Page-level text extractions:
· · · · ·

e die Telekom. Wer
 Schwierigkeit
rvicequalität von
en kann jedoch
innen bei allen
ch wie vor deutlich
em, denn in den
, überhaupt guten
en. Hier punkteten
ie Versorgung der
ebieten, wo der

· · · · ·

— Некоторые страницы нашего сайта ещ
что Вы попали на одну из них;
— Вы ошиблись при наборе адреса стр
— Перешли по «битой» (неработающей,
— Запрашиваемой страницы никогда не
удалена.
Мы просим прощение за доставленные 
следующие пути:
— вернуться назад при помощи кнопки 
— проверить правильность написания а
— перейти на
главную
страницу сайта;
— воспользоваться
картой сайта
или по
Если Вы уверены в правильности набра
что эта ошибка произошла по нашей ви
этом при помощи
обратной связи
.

· · · · ·

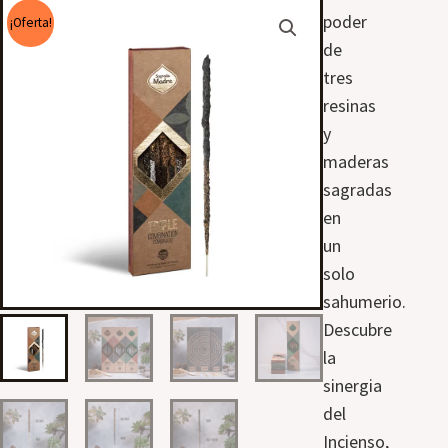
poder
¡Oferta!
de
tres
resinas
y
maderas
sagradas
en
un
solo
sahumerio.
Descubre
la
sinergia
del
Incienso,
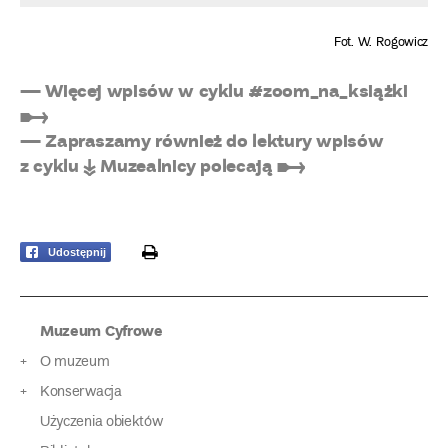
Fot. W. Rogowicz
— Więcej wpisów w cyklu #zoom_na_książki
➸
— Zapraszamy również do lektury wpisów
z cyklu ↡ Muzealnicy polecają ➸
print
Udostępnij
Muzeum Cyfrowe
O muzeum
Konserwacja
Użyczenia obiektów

· · · · ·

- _Problem statement_
Copy each line of the data that contains the word "сайта".

- _Exercise answer_
— Некоторые страницы нашего сайта ещ
страницу сайта;
картой сайта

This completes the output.